### Work order
Within the records below, find each line that holds the string "Associação", then copy it.

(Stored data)
────────

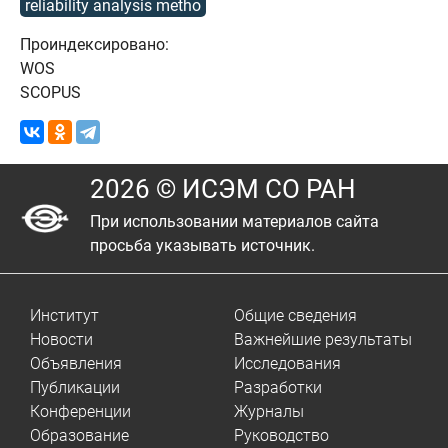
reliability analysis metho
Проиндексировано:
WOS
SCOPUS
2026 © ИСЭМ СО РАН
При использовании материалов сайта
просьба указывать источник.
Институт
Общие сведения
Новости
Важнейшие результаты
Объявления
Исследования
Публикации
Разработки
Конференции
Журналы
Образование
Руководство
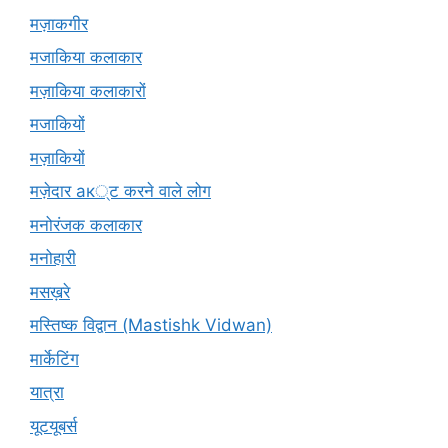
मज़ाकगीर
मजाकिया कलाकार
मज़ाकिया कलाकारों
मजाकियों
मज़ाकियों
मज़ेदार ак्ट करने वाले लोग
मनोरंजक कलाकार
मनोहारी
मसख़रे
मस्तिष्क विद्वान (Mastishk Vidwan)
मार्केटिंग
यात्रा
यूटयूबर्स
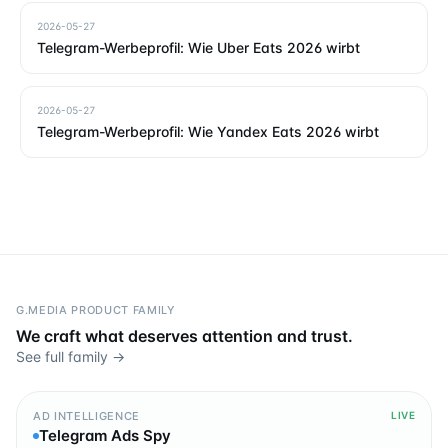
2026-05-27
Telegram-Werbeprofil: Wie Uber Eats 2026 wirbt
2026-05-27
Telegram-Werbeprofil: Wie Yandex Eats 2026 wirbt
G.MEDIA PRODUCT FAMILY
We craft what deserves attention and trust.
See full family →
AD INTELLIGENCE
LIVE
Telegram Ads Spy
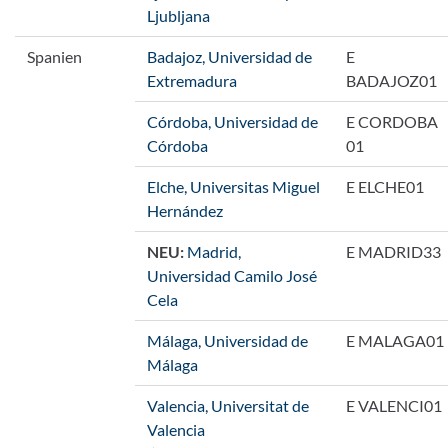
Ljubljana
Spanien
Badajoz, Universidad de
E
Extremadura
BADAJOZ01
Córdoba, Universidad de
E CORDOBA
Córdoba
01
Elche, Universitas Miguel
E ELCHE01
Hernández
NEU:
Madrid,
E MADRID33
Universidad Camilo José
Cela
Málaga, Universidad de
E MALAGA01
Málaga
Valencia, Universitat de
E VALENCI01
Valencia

────────

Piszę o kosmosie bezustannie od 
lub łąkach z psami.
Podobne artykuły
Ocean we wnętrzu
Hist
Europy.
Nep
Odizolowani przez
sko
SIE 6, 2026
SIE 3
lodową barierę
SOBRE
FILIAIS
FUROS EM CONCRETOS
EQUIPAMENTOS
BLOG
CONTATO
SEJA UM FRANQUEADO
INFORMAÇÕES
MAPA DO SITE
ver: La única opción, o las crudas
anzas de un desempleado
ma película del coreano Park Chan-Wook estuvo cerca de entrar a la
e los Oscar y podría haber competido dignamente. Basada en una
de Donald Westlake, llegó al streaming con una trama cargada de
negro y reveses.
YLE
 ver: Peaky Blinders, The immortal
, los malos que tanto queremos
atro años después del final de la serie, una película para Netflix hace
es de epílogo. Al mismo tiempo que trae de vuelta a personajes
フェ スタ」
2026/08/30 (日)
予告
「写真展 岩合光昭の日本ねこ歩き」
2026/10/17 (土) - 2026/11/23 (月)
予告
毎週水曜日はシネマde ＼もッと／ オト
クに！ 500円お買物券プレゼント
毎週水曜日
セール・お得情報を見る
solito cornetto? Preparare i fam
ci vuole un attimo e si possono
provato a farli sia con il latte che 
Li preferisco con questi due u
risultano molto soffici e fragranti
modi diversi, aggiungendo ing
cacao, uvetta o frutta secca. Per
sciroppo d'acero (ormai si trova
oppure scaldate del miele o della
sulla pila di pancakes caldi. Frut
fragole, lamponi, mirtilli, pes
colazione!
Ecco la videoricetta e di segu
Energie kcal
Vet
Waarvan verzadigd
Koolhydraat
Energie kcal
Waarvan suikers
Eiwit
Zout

────────

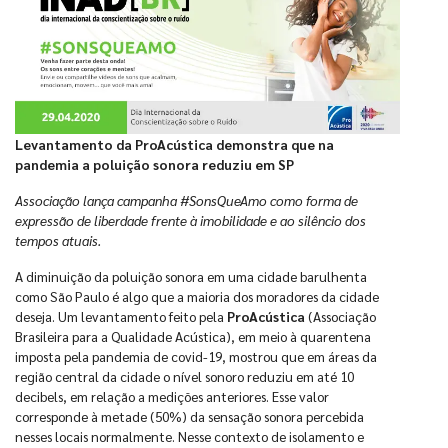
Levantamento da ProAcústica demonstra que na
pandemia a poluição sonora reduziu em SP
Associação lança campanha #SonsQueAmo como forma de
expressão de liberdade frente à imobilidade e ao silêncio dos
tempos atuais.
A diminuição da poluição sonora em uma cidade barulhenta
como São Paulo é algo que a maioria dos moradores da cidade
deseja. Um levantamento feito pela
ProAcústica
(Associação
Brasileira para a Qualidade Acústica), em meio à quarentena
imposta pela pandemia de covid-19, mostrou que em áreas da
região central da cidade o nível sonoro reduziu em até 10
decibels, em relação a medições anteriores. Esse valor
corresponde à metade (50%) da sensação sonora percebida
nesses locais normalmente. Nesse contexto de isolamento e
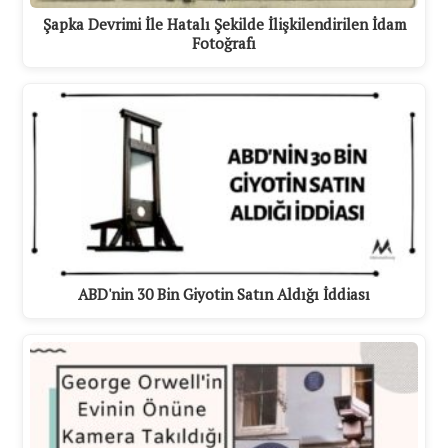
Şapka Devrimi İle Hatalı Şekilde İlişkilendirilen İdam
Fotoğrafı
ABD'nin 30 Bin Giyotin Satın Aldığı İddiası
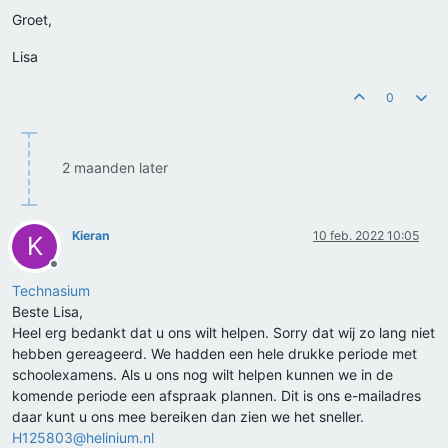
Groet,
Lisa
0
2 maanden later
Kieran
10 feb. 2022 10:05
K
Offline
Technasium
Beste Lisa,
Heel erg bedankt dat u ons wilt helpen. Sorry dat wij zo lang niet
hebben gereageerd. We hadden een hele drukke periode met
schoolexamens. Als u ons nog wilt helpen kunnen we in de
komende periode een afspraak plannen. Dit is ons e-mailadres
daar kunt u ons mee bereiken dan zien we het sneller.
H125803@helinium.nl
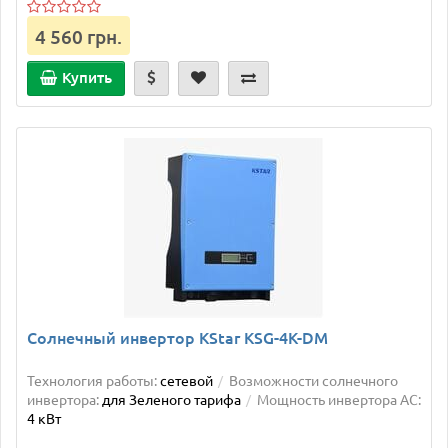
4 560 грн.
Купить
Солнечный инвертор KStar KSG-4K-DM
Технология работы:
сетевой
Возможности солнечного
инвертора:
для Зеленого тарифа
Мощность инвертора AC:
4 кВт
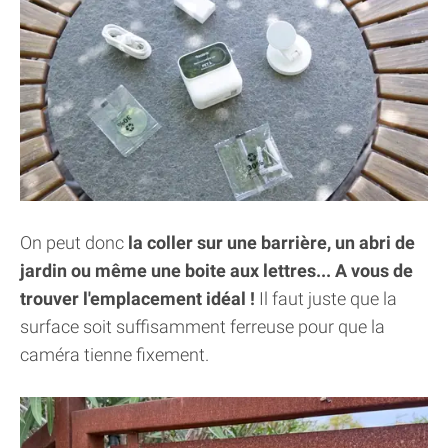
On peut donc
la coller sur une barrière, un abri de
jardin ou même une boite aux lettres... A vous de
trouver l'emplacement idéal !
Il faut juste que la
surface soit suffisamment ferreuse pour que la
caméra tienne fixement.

────────

### Response area
Associação lança campanha #SonsQueAmo como forma de
(Associação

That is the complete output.